Ian McGugan has a good review of Bill Cohan’s huge new book on Goldman Sachs which includes an intriguing quote about how Bob Rubin “encouraged a culture of undisciplined risk taking” — something which goes directly against the reputation he’s spent many years cultivating. It comes from Chapter 15, which starts in the dangerous year of 1994 and which is full of juicy gossip about the very human frailties of the people running Goldman. Here’s more of it:

“For a long time he just sort of sat in his office,” one partner said of Corzine. “He would sit in his office breaking out in tears at various times while the firm was losing all this money.”…

As the losses in 1994 mounted, many partners became increasingly nervous that the firm was at risk… Some forty partners left Goldman at the end of 1994, the first time anything like that many partners had voted with their feet. “People resigned out of fear,” one partner said. “That should tell you something.”… Howard Silverstein, the partner in charge of Goldman’s Financial Institutions Group, left. “He was perceived as being an expert,” one partner on the Management Committee said. “And all he did was just do a simple calculation if this continues. You know: wiped out.”…

Paulson cut people, travel expenses, allowances for overseas living, and many of Goldman’s vaunted perks. He even cut back on the use of a corporate jet and recalled grueling overseas trips flying around Europe and Asia on commercial flights…

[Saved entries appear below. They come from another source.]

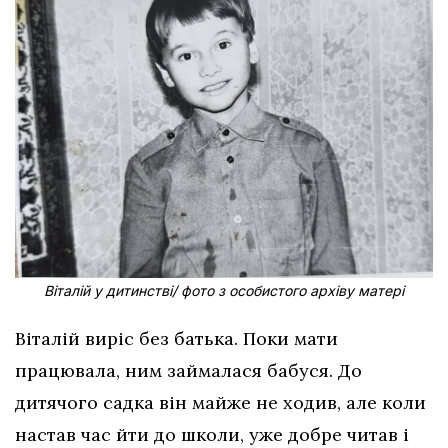
Віталій у дитинстві/ фото з особистого архіву матері
Віталій виріс без батька. Поки мати
працювала, ним займалася бабуся. До
дитячого садка він майже не ходив, але коли
настав час йти до школи, уже добре читав і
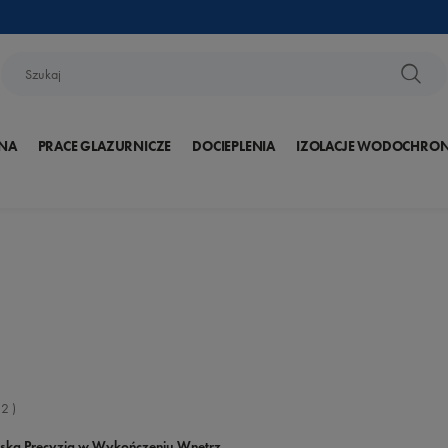
NA
PRACE GLAZURNICZE
DOCIEPLENIA
IZOLACJE WODOCHRO
:
2
)
ska Precyzja w Wykończeniu Wnętrz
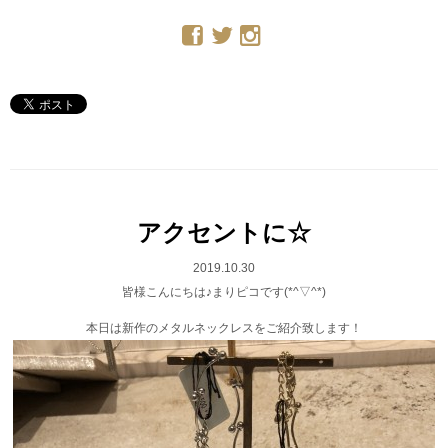
アクセントに☆
2019.10.30
皆様こんにちは♪まりピコです(*^▽^*)
本日は新作のメタルネックレスをご紹介致します！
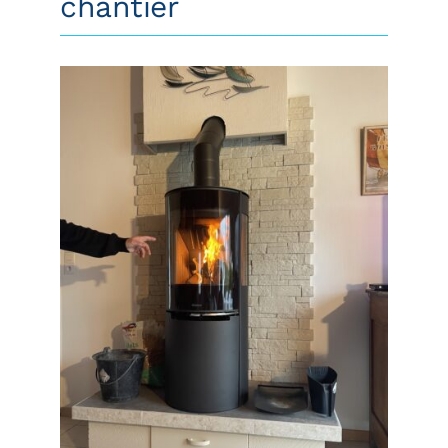
chantier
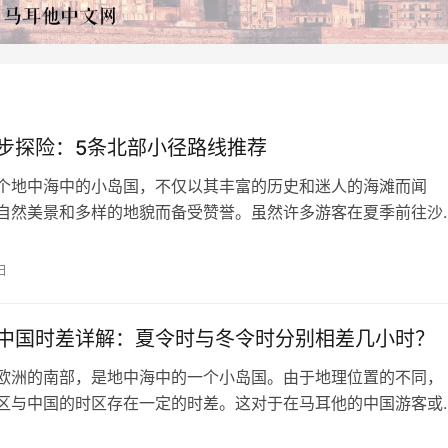
步探险：5条北部小径路线推荐
个地中海中的小岛国，不仅以其丰富的历史和迷人的海滩而闻
自然美景和多样的地貌而备受赞誉。虽然许多游客在夏季前往沙
的北部地区提供了另一种冒险——徒步旅行。 让我们深入探索
佳的徒步路线，徒步探索岛屿的崎岖之美、郁郁葱葱的乡村和历
日
. 马尔法瞭望塔路线 总长度：14.45公里 预计耗时：约3.5小时 难
等…
中国时差详解：夏令时与冬令时分别相差几小时？
欧洲的南部，是地中海中的一个小岛国。由于地理位置的不同，
区与中国的时区存在一定的时差。这对于在马耳他的中国游客或
马耳他游客来说，是一个需要注意的问题，因为时差可能会影响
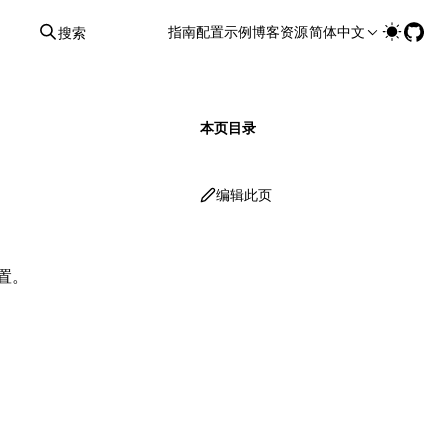
指南
配置
示例
博客
资源
简体中文
搜索
本页目录
编辑此页
置。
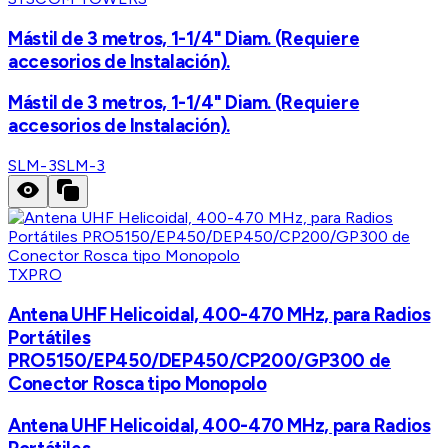
Mástil de 3 metros, 1-1/4" Diam. (Requiere
accesorios de Instalación).
Mástil de 3 metros, 1-1/4" Diam. (Requiere
accesorios de Instalación).
SLM-3
SLM-3
TXPRO
Antena UHF Helicoidal, 400-470 MHz, para Radios
Portátiles
PRO5150/EP450/DEP450/CP200/GP300 de
Conector Rosca tipo Monopolo
Antena UHF Helicoidal, 400-470 MHz, para Radios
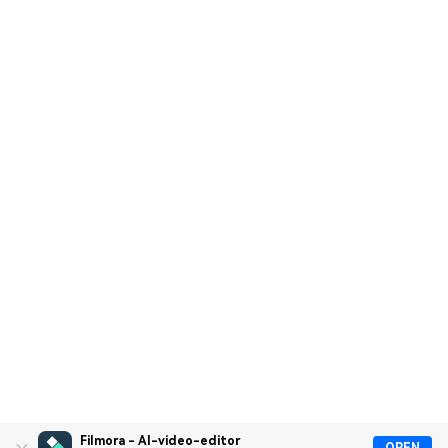
Filmora - AI-video-editor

Goldman’s problems at that time weren’t only ones of cost and bad bets. A culture of undisciplined risk taking had built up over many years. “A lot of these practices were set up when [Rubin] was there,” one top partner said. “Okay? The lack of a risk committee, trusting individual partners, model-based analytics — that by God you can be smart and figure it all out — and letting traders become too important and being afraid to confront them if they’ve been big moneymakers. All that sort of stuff built up.” …

Aside from why Friedman had seemingly botched his departure, the other lingering question that remained among many of the Goldman partners was how Corzine could have emerged as the firm’s leader when he was leading the very division — fixed- income — that had lost hundreds of millions of dollars in 1994…

Goldman had selected as its new leader the very person who had just presided over a complete meltdown in Goldman’s fixed- income business and who, as a result, never fully had the trust and faith of the firm’s investment bankers. “That is one good question,” one Goldman trading partner said. “At a normal place, it would be discordant. You couldn’t imagine it. And I guess at this place, somehow you could.”

This, remember, is the world’s best investment bank. It’s worth bearing in mind when you see those eight-figure salaries and wonder whether they’re earned. And when you hear politicians bellyaching about the importance of keeping US banks “competitive” on the international stage. If this is competitive, it might well be best to just drop out of the competition all together.